INFO FRANCEINFO. Âge, niveau de vie, diplôme, orientation politique... Qui est sensible aux théories du complot ?

Franceinfo vous révèle en exclusivité mercredi les résultats d'une enquête de la fondation Jean-Jaurès sur les théories du complot les plus partagées et sur le profil des personnes qui y adhèrent.

Dix théories du complot ont été soumises aux sondés (illustration).
Dix théories du complot ont été soumises aux sondés (illustration). (XAVIER MEUNIER / RADIO FRANCE)

Croyez-vous aux fake news ? Qui partage les théories du complot ? Pour en savoir plus sur cette adhésion aux fausses informations, la fondation Jean-Jaurès et l'observatoire Conspiracy Watch proposent mercredi 6 février une grande enquête menée par l'institut Ifop, pour la deuxième année consécutive.

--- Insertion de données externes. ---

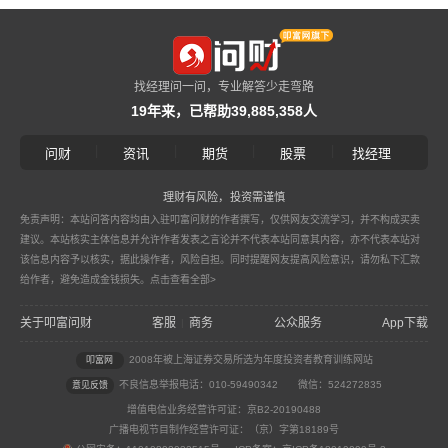
找经理问一问，专业解答少走弯路
19年来，已帮助39,885,358人
|
|
|
|
问财
资讯
期货
股票
找经理
理财有风险，投资需谨慎
免责声明：本站问答内容均由入驻叩富问财的作者撰写，仅供网友交流学习，并不构成买卖
建议。本站核实主体信息并允许作者发表之言论并不代表本站同意其内容，亦不代表本站对
该信息内容予以核实，据此操作者，风险自担。同时提醒网友提高风险意识，请勿私下汇款
给作者，避免造成金钱损失。
点击查看全部>
关于叩富问财
客服
商务
公众服务
App下载
|
2008年被上海证券交易所选为年度投资者教育训练网站
叩富网
不良信息举报电话：010-59490342
微信：524272835
意见反馈
增值电信业务经营许可证：京B2-20190488
广播电视节目制作经营许可证：（京）字第18189号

Franceinfo vous révèle en exclusivité ces résultats.

Dix théories du complot sont testées : l'attentat du 11-Septembre commandité par les États-Unis, l'existence d'un complot sioniste mondial, ou encore l'accident de voiture au cours duquel Lady Diana a perdu la vie qui serait en fait un assassinat maquillé. Celle sur les vaccins ressort particulièrement : une majorité de sondés croit que le gouvernement est "de mèche" avec l'industrie pharmaceutique pour en cacher la dangerosité. Globalement, sur l'ensemble des théories soumises dans l'enquête, on apprend que 21% des sondés sont très poreux aux théories du complot testées, en revanche 52% sont totalement ou très hermétiques à ces thèses.

L’adhésion à différentes affirmations complotistes.
L’adhésion à différentes affirmations complotistes. (IFOP POUR LA FONDATION JEAN-JAURÈS ET CONSPIRACYWATCH)

Le profil du complotiste

Cette étude donne également de nombreuses informations sur le profil des personnes sensibles à la rhétorique complotiste. Le portrait type est une personne jeune, peu diplômée, avec un niveau de vie modeste et qui vote Marine Le Pen.

Si ce tableau est un peu réducteur, il est vrai que, selon cette étude, il y a par exemple trois fois plus de Français sensibles à la rhétorique complotiste chez les moins de 35 ans (28% chez les 18-24 ans, 29% chez les 25-34 ans), que chez les plus de 65 ans (9% chez les 65 ans et plus).

La proportion de personnes sensibles aux théories du complot dépend entre autres de l\'âge. 
La proportion de personnes sensibles aux théories du complot dépend entre autres de l'âge.  (STEPHANIE BERLU / RADIO FRANCE)

L'écart est quasiment le même entre ceux qui sont pas ou peu diplômés (27% chez les non diplômés ou titulaires d'un BEPC, 28% chez les titulaires d'un CAP ou BEP et ceux qui ont fait au moins deux ans d'étude (8% chez les bac +2 ou plus).

La proportion de personnes sensibles aux théories du complot dépend entre autres du niveau de diplôme. 
La proportion de personnes sensibles aux théories du complot dépend entre autres du niveau de diplôme.  (STEPHANIE BERLU / RADIO FRANCE)

Ce qui joue aussi, c'est le niveau de vie : dans les catégories modestes, 38% des sondés croient à plusieurs théories du complot. Le chiffre tombe à 7% dans les catégories aisées.

La proportion de personnes sensibles aux théories du complot dépend entre autres du niveau de vie. 
La proportion de personnes sensibles aux théories du complot dépend entre autres du niveau de vie.  (NOEMIE BONNIN / RADIO FRANCE)

Quand on regarde enfin l'orientation politique, on voit que la sensibilité au complotisme concerne presque trois plus les électeurs de Marine Le Pen que ceux d'Emmanuel Macron à la dernière présidentielle.

La proportion de personnes sensibles aux théories du complot dépend entre autres du vote à la dernière présentielle. 
La proportion de personnes sensibles aux théories du complot dépend entre autres du vote à la dernière présentielle.  (NOEMIE BONNIN / RADIO FRANCE)

On voit des différences également en fonction du média par lequel on s'informe. Les Français qui écoutent les nouvelles à la radio sont presque deux fois moins nombreux (15%) à croire les théories complotistes que ceux qui suivent l'actualité sur internet (27%). C'est d'autant plus intéressant, quand on sait que le web est la première source d'info chez les jeunes.

Enfin, la question de la limitation de la liberté d'expression sur internet pour lutter justement contre les fake news scinde l'opinion en deux blocs égaux : 46% des sondés sont d'accord avec cette proposition, 45% pas d'accord.

*Enquête menée auprès d'un échantillon représentatif de 1760 personnes, du 21 au 23 décembre 2018.